Problem to solve
All of the data below is to be copied again without changes.

(Records shown begins)

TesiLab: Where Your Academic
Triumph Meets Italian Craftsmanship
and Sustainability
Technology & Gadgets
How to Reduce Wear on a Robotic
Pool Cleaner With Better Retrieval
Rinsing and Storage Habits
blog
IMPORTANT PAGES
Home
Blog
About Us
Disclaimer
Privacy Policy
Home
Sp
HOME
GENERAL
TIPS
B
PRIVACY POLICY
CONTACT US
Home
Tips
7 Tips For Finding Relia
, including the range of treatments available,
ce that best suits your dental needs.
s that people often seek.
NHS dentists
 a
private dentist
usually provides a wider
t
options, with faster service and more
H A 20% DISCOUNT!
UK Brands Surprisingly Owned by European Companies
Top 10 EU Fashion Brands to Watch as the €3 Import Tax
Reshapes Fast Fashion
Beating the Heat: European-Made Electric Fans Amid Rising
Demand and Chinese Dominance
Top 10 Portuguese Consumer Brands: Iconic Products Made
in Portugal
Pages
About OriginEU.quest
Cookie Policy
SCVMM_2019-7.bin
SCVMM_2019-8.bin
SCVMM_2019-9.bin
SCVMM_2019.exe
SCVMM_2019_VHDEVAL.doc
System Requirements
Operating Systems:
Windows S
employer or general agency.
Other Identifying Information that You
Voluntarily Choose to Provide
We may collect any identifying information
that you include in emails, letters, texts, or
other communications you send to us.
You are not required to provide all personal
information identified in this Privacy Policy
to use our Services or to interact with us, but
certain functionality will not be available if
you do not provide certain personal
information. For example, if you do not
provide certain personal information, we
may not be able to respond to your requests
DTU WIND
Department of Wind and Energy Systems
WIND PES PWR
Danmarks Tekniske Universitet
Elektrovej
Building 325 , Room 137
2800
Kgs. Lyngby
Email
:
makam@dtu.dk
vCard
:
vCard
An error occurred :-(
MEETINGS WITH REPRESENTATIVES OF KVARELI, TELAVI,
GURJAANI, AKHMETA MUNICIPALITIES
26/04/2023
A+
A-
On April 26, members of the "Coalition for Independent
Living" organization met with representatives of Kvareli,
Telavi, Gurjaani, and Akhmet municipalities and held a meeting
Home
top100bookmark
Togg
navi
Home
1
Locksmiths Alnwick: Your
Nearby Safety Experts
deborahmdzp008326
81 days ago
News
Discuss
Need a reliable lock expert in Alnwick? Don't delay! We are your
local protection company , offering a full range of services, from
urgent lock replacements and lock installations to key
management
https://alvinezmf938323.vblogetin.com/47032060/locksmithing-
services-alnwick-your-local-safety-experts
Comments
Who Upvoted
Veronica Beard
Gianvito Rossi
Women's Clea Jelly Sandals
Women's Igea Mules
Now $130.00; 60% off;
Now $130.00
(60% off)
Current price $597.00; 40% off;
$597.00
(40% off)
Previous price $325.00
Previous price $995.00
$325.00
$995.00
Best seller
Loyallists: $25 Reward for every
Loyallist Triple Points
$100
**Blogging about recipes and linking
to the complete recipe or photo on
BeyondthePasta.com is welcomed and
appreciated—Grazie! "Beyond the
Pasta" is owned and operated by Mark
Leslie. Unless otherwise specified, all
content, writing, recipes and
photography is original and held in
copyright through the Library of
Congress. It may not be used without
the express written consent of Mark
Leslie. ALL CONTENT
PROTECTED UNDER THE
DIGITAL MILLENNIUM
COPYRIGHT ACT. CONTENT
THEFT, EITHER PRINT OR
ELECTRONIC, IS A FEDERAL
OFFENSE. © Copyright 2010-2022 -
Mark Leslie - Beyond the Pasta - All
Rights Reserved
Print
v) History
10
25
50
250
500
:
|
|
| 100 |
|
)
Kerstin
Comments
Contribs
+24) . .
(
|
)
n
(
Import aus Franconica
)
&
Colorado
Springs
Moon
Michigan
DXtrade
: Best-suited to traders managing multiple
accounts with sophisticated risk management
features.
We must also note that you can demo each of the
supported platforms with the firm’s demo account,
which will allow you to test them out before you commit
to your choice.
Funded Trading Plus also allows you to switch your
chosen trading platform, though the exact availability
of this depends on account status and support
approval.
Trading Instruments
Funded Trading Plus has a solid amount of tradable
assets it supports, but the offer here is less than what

(Records shown ends)

Solution below
TesiLab: Where Your Academic
Triumph Meets Italian Craftsmanship
and Sustainability
Technology & Gadgets
How to Reduce Wear on a Robotic
Pool Cleaner With Better Retrieval
Rinsing and Storage Habits
blog
IMPORTANT PAGES
Home
Blog
About Us
Disclaimer
Privacy Policy
Home
Sp
HOME
GENERAL
TIPS
B
PRIVACY POLICY
CONTACT US
Home
Tips
7 Tips For Finding Relia
, including the range of treatments available,
ce that best suits your dental needs.
s that people often seek.
NHS dentists
 a
private dentist
usually provides a wider
t
options, with faster service and more
H A 20% DISCOUNT!
UK Brands Surprisingly Owned by European Companies
Top 10 EU Fashion Brands to Watch as the €3 Import Tax
Reshapes Fast Fashion
Beating the Heat: European-Made Electric Fans Amid Rising
Demand and Chinese Dominance
Top 10 Portuguese Consumer Brands: Iconic Products Made
in Portugal
Pages
About OriginEU.quest
Cookie Policy
SCVMM_2019-7.bin
SCVMM_2019-8.bin
SCVMM_2019-9.bin
SCVMM_2019.exe
SCVMM_2019_VHDEVAL.doc
System Requirements
Operating Systems:
Windows S
employer or general agency.
Other Identifying Information that You
Voluntarily Choose to Provide
We may collect any identifying information
that you include in emails, letters, texts, or
other communications you send to us.
You are not required to provide all personal
information identified in this Privacy Policy
to use our Services or to interact with us, but
certain functionality will not be available if
you do not provide certain personal
information. For example, if you do not
provide certain personal information, we
may not be able to respond to your requests
DTU WIND
Department of Wind and Energy Systems
WIND PES PWR
Danmarks Tekniske Universitet
Elektrovej
Building 325 , Room 137
2800
Kgs. Lyngby
Email
:
makam@dtu.dk
vCard
:
vCard
An error occurred :-(
MEETINGS WITH REPRESENTATIVES OF KVARELI, TELAVI,
GURJAANI, AKHMETA MUNICIPALITIES
26/04/2023
A+
A-
On April 26, members of the "Coalition for Independent
Living" organization met with representatives of Kvareli,
Telavi, Gurjaani, and Akhmet municipalities and held a meeting
Home
top100bookmark
Togg
navi
Home
1
Locksmiths Alnwick: Your
Nearby Safety Experts
deborahmdzp008326
81 days ago
News
Discuss
Need a reliable lock expert in Alnwick? Don't delay! We are your
local protection company , offering a full range of services, from
urgent lock replacements and lock installations to key
management
https://alvinezmf938323.vblogetin.com/47032060/locksmithing-
services-alnwick-your-local-safety-experts
Comments
Who Upvoted
Veronica Beard
Gianvito Rossi
Women's Clea Jelly Sandals
Women's Igea Mules
Now $130.00; 60% off;
Now $130.00
(60% off)
Current price $597.00; 40% off;
$597.00
(40% off)
Previous price $325.00
Previous price $995.00
$325.00
$995.00
Best seller
Loyallists: $25 Reward for every
Loyallist Triple Points
$100
**Blogging about recipes and linking
to the complete recipe or photo on
BeyondthePasta.com is welcomed and
appreciated—Grazie! "Beyond the
Pasta" is owned and operated by Mark
Leslie. Unless otherwise specified, all
content, writing, recipes and
photography is original and held in
copyright through the Library of
Congress. It may not be used without
the express written consent of Mark
Leslie. ALL CONTENT
PROTECTED UNDER THE
DIGITAL MILLENNIUM
COPYRIGHT ACT. CONTENT
THEFT, EITHER PRINT OR
ELECTRONIC, IS A FEDERAL
OFFENSE. © Copyright 2010-2022 -
Mark Leslie - Beyond the Pasta - All
Rights Reserved
Print
v) History
10
25
50
250
500
:
|
|
| 100 |
|
)
Kerstin
Comments
Contribs
+24) . .
(
|
)
n
(
Import aus Franconica
)
&
Colorado
Springs
Moon
Michigan
DXtrade
: Best-suited to traders managing multiple
accounts with sophisticated risk management
features.
We must also note that you can demo each of the
supported platforms with the firm’s demo account,
which will allow you to test them out before you commit
to your choice.
Funded Trading Plus also allows you to switch your
chosen trading platform, though the exact availability
of this depends on account status and support
approval.
Trading Instruments
Funded Trading Plus has a solid amount of tradable
assets it supports, but the offer here is less than what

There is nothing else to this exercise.